1. Introduction
The prediction of Remaining Useful Life (RUL) for lithium-ion batteries is a critical task for ensuring the safe and optimal operation of battery packs, especially in applications like electric vehicles (EVs) [
1]. This literature delves into two primary approaches for RUL prediction: Physics-based Models (PBM) and Data-driven Models (DDM). PBMs leverage the fundamental principles of electrochemistry and battery physics to simulate battery behaviour over time [
2]. These models consider factors such as ion diffusion, electrode reactions [
3], discharge capacity [
4,
5], cycles, capacity fade [
6], and thermal effects [
7]. While PBMs provide valuable insights into degradation mechanisms, they are computationally intensive, require detailed knowledge of electrochemical processes [
2,
8], and may struggle to capture real-world complexities. DDMs, on the other hand, use machine learning algorithms to learn patterns and relationships directly from available data [
9,
10]. They have gained prominence due to their ability to capture complex and nonlinear relationships that exist in the data, making them more adaptable and flexible compared to PBMs.
DDMs can be further categorised into statistical machine learning and deep learning methods, which provide valuable insights into their respective strengths and applications. Shallow learning, a subset of statistical machine learning, employs neural networks with a single layer, as exemplified by Support Vector Machines (SVMs). On the other hand, deep learning methods utilize neural networks with multiple hidden layers.
Statistical learning methods, including SVMs [
10], Gaussian Process Regression (GPR) [
11,
12,
13], Random Forest [
14,
15], and Bayesian approaches [
16,
17,
18], are well-suited for modeling small datasets with prior knowledge of the generative process. However, they may face challenges in capturing complex battery characteristics and long-term dependencies in the data [
2,
19].
In contrast, deep learning methods, represented by Recurrent Neural Networks (RNNs) [
20,
21], Convolutional Neural Networks (CNNs) [
22,
23], and hybrid models [
24,
25], excel in handling extensive datasets with limited knowledge about the underlying process or suitable features. They demonstrate remarkable capabilities in capturing intricate patterns from raw battery data, particularly in dealing with multi-variate time-series information.
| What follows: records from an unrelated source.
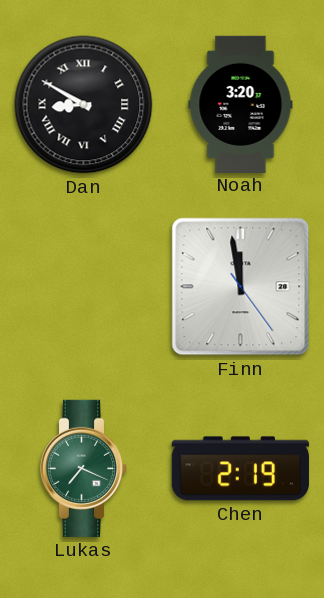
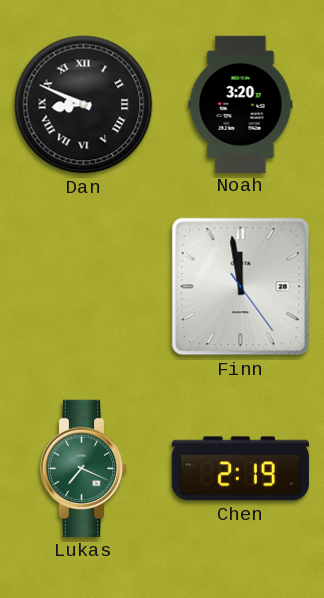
Dan: 8:50 -> 8:49
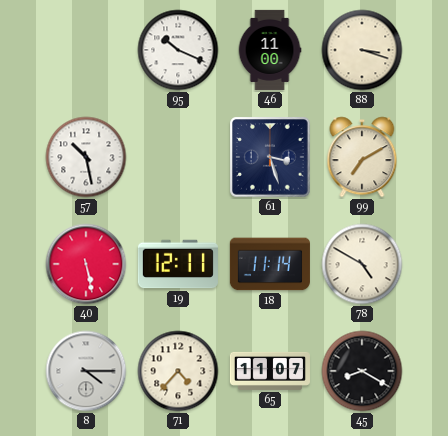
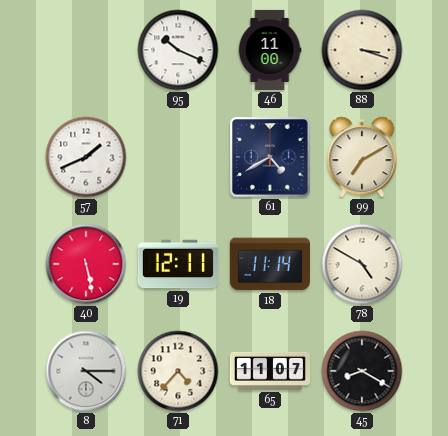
57: 10:28 -> 1:41
61: 3:27 -> 4:40
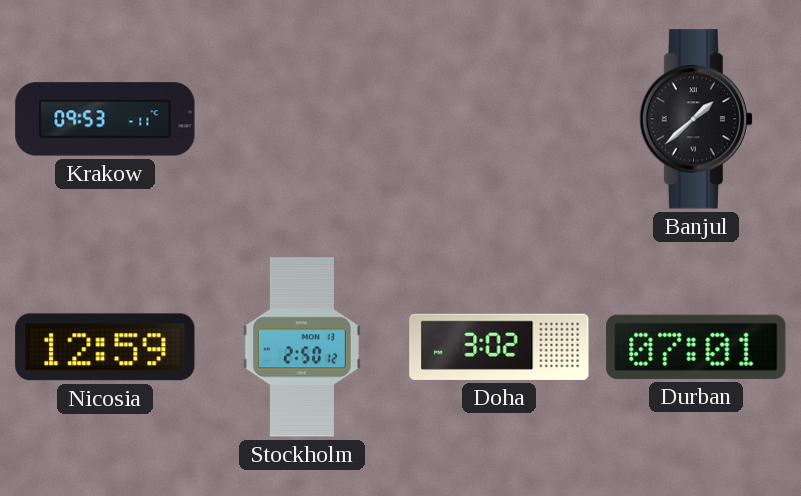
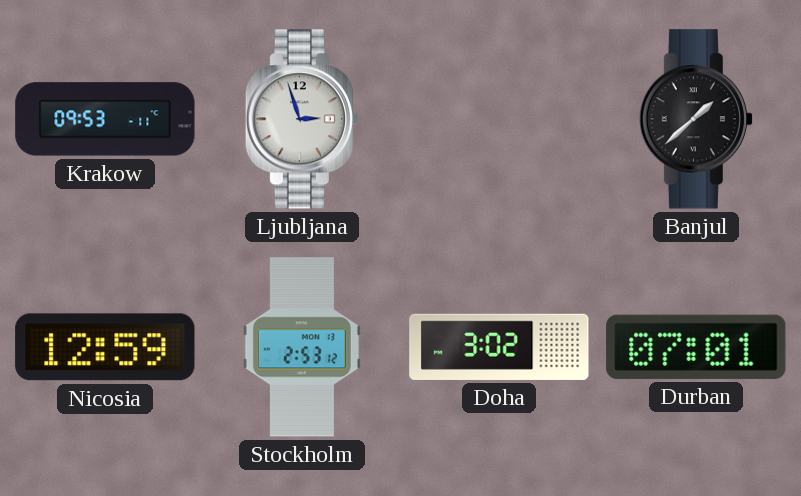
Ljubljana: none -> 2:57
Stockholm: 2:50 -> 2:53
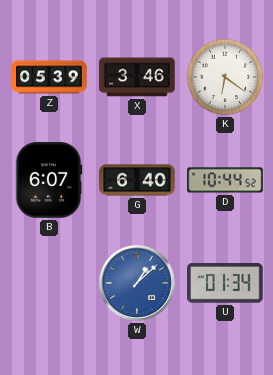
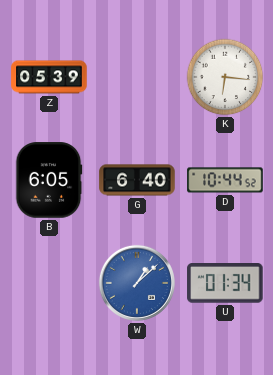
X: 3:46 -> none
K: 6:21 -> 6:16
B: 6:07 -> 6:05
Recent advancements in sequence-to-sequence learning in the domain of further contribute to the discourse on multi-horizon time series forecasting (MTSF). Sutskever et al. introduced a powerful end-to-end approach employing multilayered Long Short-Term Memory (LSTM) networks for sequence learning, showcasing impressive results in translation tasks [
26]. Similarly Yang et al. explored incorporating cross-entity attention mechanism in MTFS in [
27]. These method minimizes assumptions on sequence structures and proves effective, particularly in tasks where large labeled training sets are available.
However in the context of RUL prediction, improvements in robustness, generalizability, and addressing challenges like variable sampling rates and incomplete data remain areas of focus [
28]. Hence, despite the progress in RUL prediction, current research has several knowledge gaps and limitations. These include the 1) need for more robust and accurate models, enhanced generalizability, 2) exploration of various deep learning architectures, 3) utilisation of complete datasets with varying sampling rates, and consideration of factors like battery ageing and non-stationary signals.
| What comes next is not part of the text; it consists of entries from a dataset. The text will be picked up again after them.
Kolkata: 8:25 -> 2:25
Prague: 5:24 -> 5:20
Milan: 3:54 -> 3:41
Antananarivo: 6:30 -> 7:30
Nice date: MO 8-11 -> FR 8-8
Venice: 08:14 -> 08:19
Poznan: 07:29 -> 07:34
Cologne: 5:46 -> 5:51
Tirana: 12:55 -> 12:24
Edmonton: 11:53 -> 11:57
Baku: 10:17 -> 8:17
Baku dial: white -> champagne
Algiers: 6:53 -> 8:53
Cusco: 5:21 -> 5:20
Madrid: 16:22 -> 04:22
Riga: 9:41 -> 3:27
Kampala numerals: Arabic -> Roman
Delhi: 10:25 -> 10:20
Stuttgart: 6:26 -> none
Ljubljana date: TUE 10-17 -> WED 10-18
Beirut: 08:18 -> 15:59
Considering the limitations of previous research and methods, our study takes a comprehensive approach to address data-driven methods for RUL prediction of LIB. We recognise that the key to successful prediction lies in harnessing the potential of a diverse dataset. Our dataset comprises 124 commercial lithium-ion batteries [
29], each subjected to extensive cycling until failure under specific operational conditions (an overview can be seen in
Figure 1). It encompasses crucial parameters such as discharge capacity, temperature, internal resistance, and discharge time.
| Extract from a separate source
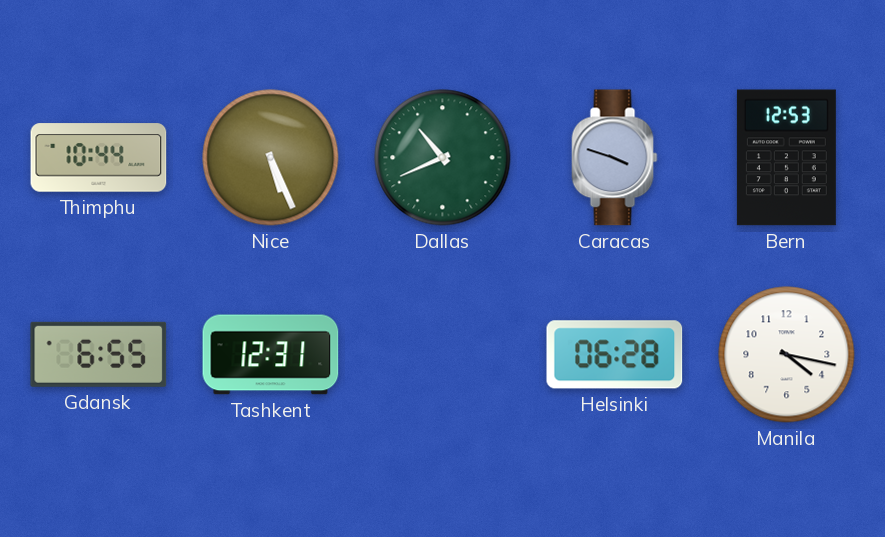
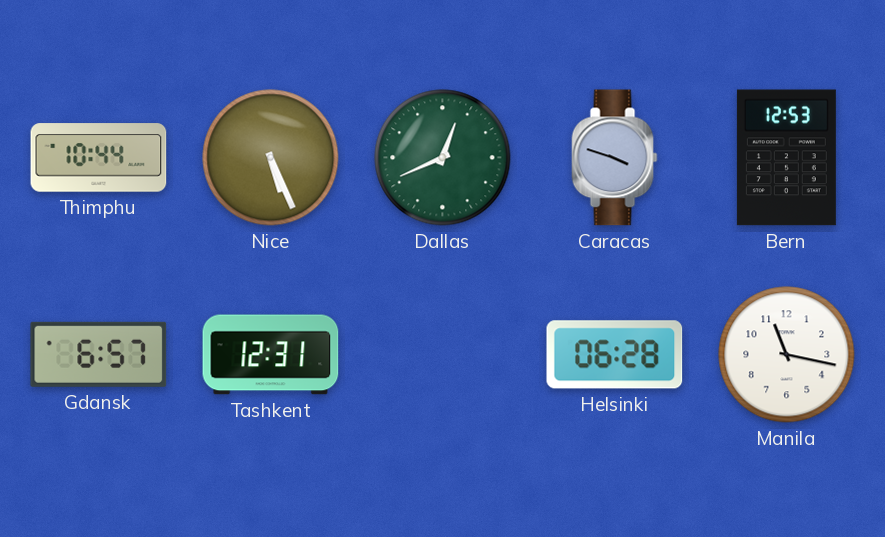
Dallas: 10:41 -> 12:41
Gdansk: 6:55 -> 6:57
Manila: 4:17 -> 11:17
To effectively address the heterogeneity within our dataset, we adopted a hybrid approach known as CLDNN proposed by Sainath et. al. [
30], which stands for Convolutional, Long Short-Term Memory, and Dense Neural Networks. CLDNN harnesses the collective power of these neural network architectures, providing a solution to the multifaceted nature of LIB RUL prediction. In addition, we repurposed the hybrid model called the Temporal Transformer (TT) proposed by Chadha et. al. [
31] to enhance prediction accuracy and robustness in LIB RUL. The TT model combines the strengths of Transformer self-attention layers and LSTM architectures, presenting a unique approach to sequential modelling that effectively addresses the challenge of capturing long-term dependencies [
32]. While the Temporal Transformer shares a name with the Temporal Fusion Transformer (TFT) introduced by Lim et al. [
33], it is important to note their architectural differences. The TFT is designed for handling multi-modal data, allowing it to incorporate various relevant features for forecasting tasks. In contrast, our dataset did not require such multi-modal capabilities, leading to divergent architectural choices in our models.
It is worth emphasising that our experimentation phase encompassed the exploration of multiple temporal hybrid models, however, we only detail the most effective models. The remainder of this article is structured as follows: In
Section 2, we delve into the related works within the field of Lithium-Ion Battery RUL prediction focusing on Deep-learning approaches.
Section 3 provides a comprehensive overview of our proposed methodology, followed by a detailed account of the experimental procedure.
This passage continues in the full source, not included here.